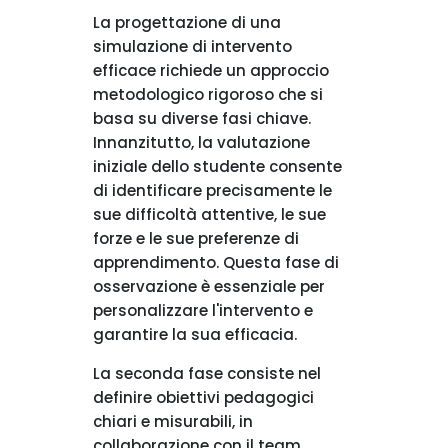
La progettazione di una
simulazione di intervento
efficace richiede un approccio
metodologico rigoroso che si
basa su diverse fasi chiave.
Innanzitutto, la valutazione
iniziale dello studente consente
di identificare precisamente le
sue difficoltà attentive, le sue
forze e le sue preferenze di
apprendimento. Questa fase di
osservazione è essenziale per
personalizzare l'intervento e
garantire la sua efficacia.
La seconda fase consiste nel
definire obiettivi pedagogici
chiari e misurabili, in
collaborazione con il team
+++++
▶ _TASK TO COMPLETE_:
Please show the lines of the material that contain the string "fase".

▶ _WRITTEN RESPONSE_:
apprendimento. Questa fase di
La seconda fase consiste nel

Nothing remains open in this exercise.